Las horas son lentas, presas de una desgracia,
haciendo del desenlace, una nueva burocracia.
Las agujas marchan llevadas por una brisa,
que en tanto giran, reprimen la prisa.
El hombre cansado solo pide piedad,
que el momento llegue y nada más,
que lo envuelva la noche, Dios o Satanás,
adormeciéndolo para siempre, de esta realidad.

¿Y si el hombre se cansa, pero no puede escapar?
¿Cuál es el destino, si se harta de esperar?
¿Si su deseo es basta y ya no quiere más?
¿Qué?
¿Cómo?
¿Dónde, está la respuesta que sueña escuchar?



domingo, 24 de junio de 2012

De montañas y otras miradas

Llegué a la cima de la montaña extenuado. Mis dos compañeros parecían en mejor forma. Podía observarse el infinito desde aquella altura. El mundo parecía imponente y nosotros, los reyes de todo. Pero cierta sensación se apoderó de mi. Un dolor emocional. Una marea interna que me azotaba con violencia. Porque después de tocar el cielo con las manos, habría que bajar, que volver a la planicie. Y estando tan alto, descender era retroceder, era un regreso no deseado. Les dije a mis compañeros que no volvería con ellos y creyeron que el ascenso me había afectado. De alguna manera se las ingeniaron para sedarme y cuando desperté, me estaban bajando. Sentí que regresaba a ninguna parte y me dejé arrastrar. Ahora nuevamente veo al mundo como siempre, ya no observo el horizonte interminable. No me creo fuerte ante la vida, no me considero valiente ante el porvenir. Sin embargo, vivo. Y sigo. Esperando alguna otra vez, volver a escalar.
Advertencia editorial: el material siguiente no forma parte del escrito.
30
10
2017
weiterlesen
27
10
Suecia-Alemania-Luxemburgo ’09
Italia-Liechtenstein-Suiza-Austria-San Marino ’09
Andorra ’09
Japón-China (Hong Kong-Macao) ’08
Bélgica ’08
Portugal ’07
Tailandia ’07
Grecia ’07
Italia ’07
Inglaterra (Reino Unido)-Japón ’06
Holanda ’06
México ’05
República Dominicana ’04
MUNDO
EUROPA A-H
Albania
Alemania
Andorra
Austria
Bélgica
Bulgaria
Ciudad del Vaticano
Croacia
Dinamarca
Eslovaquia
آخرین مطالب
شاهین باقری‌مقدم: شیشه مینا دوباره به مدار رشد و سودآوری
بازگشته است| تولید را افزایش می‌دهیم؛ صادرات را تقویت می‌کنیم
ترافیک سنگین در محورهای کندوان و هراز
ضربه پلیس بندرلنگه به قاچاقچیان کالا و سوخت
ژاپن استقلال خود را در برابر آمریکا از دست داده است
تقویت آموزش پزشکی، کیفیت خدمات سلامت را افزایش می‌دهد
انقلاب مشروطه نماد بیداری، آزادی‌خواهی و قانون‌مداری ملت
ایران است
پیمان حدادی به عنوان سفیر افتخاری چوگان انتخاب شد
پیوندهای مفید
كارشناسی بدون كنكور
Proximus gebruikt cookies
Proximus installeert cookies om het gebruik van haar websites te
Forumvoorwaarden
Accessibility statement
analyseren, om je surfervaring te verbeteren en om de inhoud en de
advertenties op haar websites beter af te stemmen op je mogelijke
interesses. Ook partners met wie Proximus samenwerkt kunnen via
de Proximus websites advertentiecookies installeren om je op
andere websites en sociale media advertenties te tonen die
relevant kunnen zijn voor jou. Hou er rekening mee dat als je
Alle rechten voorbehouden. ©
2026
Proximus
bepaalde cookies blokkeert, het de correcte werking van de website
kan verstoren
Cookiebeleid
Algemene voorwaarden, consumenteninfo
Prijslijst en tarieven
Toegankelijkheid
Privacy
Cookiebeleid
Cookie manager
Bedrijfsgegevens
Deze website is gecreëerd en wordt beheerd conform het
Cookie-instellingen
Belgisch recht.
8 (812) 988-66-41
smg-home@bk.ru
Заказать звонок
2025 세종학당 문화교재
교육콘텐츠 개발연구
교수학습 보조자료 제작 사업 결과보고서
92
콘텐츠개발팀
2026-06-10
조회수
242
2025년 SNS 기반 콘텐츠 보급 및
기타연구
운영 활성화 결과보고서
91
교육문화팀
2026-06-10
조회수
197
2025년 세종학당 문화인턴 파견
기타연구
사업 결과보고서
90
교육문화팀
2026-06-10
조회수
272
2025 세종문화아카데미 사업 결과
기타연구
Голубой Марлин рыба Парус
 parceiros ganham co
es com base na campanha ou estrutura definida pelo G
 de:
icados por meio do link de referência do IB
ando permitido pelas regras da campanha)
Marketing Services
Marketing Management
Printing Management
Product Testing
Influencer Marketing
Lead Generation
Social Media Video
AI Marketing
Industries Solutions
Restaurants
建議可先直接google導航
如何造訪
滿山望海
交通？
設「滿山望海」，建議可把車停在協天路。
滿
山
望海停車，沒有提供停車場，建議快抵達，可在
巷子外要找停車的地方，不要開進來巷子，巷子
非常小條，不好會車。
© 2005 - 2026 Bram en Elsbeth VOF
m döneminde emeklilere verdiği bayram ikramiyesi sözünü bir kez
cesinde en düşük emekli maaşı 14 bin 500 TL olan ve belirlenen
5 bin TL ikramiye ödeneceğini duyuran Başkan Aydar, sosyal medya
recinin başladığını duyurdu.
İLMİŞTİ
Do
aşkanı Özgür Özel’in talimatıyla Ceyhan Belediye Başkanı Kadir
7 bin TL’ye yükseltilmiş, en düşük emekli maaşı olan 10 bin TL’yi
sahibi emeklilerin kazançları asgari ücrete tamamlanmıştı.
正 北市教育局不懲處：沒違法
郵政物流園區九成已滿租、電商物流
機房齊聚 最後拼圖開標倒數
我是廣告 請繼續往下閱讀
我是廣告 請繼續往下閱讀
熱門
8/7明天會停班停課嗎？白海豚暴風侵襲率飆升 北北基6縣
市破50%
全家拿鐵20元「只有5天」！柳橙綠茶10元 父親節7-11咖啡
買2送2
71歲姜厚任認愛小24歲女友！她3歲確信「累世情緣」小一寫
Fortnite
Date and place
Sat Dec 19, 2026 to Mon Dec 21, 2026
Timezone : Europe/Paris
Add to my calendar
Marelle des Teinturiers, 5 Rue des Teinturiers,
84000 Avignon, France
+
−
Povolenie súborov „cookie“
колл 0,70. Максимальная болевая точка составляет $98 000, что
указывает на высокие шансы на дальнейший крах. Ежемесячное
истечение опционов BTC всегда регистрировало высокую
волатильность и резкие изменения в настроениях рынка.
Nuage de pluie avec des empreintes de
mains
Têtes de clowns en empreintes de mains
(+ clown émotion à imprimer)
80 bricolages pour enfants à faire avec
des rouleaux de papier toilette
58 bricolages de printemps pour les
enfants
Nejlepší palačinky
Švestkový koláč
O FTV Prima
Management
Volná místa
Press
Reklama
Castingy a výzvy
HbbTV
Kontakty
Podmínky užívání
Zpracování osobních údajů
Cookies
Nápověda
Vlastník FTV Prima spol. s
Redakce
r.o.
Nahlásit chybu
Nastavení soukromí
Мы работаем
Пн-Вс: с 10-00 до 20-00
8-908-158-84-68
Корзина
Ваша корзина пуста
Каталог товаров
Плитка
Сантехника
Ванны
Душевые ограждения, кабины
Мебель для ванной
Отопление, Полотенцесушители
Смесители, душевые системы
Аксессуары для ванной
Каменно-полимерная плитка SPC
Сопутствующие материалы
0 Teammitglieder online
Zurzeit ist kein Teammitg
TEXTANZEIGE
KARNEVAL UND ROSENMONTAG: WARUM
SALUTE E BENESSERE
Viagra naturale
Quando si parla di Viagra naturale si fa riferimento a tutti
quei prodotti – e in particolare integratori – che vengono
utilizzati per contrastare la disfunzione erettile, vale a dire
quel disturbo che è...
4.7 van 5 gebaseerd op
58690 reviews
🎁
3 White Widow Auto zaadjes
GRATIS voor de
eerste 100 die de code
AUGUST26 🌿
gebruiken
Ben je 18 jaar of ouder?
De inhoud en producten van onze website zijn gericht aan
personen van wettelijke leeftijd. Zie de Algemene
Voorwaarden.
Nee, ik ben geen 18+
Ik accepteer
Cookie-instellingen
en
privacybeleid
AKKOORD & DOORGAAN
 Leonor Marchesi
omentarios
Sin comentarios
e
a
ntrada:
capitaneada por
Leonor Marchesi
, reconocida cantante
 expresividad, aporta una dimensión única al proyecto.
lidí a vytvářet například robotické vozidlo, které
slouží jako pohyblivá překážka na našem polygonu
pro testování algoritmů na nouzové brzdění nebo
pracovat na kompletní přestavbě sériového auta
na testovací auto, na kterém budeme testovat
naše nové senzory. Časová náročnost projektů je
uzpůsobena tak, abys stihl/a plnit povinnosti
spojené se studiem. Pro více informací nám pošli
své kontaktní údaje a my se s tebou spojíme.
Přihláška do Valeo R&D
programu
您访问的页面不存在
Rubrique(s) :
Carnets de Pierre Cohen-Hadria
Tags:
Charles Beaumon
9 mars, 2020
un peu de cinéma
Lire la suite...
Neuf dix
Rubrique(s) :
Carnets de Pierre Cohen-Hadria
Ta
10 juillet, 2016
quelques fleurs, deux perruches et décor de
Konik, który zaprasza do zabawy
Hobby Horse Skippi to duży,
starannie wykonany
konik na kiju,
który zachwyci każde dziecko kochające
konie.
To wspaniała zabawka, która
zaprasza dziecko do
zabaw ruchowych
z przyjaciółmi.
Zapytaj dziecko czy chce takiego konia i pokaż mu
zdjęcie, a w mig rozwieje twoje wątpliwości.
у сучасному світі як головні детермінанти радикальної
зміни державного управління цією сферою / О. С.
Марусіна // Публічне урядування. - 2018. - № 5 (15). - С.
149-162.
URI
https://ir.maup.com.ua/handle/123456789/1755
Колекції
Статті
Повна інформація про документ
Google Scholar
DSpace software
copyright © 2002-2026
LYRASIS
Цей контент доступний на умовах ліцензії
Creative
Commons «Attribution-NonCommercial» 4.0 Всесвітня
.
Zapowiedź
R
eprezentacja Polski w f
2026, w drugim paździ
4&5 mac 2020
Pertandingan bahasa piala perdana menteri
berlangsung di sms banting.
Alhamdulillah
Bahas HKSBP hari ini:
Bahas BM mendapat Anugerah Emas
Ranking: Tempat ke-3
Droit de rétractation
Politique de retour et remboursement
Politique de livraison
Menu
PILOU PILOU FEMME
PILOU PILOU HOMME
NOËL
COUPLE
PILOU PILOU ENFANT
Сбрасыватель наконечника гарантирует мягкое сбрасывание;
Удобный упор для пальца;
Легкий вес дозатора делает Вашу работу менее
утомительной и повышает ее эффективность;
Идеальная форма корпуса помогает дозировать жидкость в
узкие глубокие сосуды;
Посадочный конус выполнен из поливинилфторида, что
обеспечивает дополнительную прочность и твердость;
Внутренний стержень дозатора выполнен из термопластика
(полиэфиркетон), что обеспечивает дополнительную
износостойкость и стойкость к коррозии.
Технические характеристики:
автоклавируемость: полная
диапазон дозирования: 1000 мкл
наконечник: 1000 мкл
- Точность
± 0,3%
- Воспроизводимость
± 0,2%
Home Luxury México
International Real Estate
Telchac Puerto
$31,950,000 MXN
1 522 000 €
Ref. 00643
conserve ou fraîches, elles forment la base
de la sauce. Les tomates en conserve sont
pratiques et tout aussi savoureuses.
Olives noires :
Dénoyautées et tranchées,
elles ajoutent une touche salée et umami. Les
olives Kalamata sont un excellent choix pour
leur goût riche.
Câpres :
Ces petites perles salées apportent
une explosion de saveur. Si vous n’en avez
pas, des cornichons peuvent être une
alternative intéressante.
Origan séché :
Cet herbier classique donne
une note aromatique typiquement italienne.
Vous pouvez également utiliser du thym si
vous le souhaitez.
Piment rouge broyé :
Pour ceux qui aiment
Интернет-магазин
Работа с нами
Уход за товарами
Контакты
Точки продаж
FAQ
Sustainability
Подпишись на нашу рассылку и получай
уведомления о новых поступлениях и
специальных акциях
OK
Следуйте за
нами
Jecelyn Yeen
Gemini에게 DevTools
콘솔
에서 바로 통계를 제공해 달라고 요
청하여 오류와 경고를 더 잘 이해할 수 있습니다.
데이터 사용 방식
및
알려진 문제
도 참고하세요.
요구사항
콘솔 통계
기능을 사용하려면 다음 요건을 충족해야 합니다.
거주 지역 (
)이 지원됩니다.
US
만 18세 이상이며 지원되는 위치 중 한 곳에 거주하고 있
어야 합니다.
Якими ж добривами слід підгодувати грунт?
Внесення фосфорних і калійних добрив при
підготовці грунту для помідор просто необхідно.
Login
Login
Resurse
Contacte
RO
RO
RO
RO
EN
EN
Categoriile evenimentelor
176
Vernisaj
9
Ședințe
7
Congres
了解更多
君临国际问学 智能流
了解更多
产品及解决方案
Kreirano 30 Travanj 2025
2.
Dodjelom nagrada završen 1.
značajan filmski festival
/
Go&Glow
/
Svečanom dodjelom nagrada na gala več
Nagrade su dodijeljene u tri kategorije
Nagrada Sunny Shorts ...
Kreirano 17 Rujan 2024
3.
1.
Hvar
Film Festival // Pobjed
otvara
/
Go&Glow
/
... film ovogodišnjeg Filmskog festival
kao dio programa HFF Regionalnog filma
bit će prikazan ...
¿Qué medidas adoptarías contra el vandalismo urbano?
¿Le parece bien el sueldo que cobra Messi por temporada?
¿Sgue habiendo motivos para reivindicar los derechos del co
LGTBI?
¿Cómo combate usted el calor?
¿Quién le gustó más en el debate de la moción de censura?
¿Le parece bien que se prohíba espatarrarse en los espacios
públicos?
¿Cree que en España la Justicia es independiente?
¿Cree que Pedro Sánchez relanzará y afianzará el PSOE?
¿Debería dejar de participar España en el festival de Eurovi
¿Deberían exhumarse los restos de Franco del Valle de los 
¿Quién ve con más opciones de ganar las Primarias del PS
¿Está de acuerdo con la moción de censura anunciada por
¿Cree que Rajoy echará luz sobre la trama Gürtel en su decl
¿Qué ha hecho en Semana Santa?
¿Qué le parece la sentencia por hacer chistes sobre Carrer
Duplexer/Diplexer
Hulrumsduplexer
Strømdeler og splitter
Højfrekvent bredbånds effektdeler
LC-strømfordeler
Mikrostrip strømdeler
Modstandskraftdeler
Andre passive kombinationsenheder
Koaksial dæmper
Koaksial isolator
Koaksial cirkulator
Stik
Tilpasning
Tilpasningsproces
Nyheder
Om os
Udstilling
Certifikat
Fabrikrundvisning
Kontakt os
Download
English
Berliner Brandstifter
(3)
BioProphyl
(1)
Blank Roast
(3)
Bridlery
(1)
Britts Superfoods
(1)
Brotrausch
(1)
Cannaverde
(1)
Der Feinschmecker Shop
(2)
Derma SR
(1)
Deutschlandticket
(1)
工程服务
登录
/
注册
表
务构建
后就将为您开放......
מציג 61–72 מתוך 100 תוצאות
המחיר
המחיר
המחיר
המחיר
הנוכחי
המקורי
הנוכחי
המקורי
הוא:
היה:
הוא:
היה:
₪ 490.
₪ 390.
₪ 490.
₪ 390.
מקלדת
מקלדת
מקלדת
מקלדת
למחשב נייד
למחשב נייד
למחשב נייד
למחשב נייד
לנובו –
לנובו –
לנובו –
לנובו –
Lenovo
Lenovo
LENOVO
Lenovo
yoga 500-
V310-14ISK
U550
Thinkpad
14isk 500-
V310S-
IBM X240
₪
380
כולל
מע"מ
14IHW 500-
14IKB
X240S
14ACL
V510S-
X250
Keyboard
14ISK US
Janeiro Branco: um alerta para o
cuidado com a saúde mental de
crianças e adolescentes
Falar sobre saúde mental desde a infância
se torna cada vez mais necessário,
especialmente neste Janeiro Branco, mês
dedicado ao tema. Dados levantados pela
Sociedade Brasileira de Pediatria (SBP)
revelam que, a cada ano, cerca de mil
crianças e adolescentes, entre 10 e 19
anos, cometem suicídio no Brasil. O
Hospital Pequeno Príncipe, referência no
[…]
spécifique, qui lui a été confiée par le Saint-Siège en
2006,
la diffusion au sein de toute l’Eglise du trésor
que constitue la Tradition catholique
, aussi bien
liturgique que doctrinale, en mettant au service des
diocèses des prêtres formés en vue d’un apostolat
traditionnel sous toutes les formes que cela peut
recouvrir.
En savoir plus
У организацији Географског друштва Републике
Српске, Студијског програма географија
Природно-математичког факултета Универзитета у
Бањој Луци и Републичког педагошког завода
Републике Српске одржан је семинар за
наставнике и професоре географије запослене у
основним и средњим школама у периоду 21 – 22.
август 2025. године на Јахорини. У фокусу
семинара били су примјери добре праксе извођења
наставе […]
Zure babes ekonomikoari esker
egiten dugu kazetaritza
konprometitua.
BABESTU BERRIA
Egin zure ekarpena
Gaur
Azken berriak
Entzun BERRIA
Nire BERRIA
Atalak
domingo, 17 de junio de 2012

Inconcluso

Nicanor era muy bueno escribiendo, pero renegaba de las ideas que se le ocurrían. Empleaba semanas en borradores que luego descartaba, porque el tema no lo convencía o bien, llegaba al último capítulo de una novela y desistía de proseguir, porque consideraba que la trama no era aceptable.
Estuvo en contacto con varias editoriales, que estuvieron a punto de publicarlo en numerosas ocasiones, pero jamás llegó a redactarse contrato alguno. Los editores se mostraban entusiasmados con las sinopsis, razón por la que no entendían las razones que llevaban posteriormente al escritor a abandonar la historia.
Al momento de fallecer, Nicanor no había terminado ningún cuento, poesía o novela. Todas sus obras quedaron inconclusas y archivadas. Tras su deceso, llegó la duda. ¿Había muerto un escritor o un casi escritor?
El debate continua hasta el presente en los ámbitos académicos.

lunes, 4 de junio de 2012

La masacre de los tomates

El rey cabeza de tomate avanzó arengando a sus tropas. La batalla del huerto aun no estaba perdida. Adelante, entre las malezas, se ocultaban astutos los rábanos. La ayuda que las zanahorias habían prometido, nunca había llegado. En cambio, habían sufrido el fuego cruzado de las mazorcas de maíz. ¡Triunfo o salsa! fustigó a los suyos, sabiendo que los llevaba hacia una verdadera ensalada. Al final del día, la tierra se tiñó de rojo.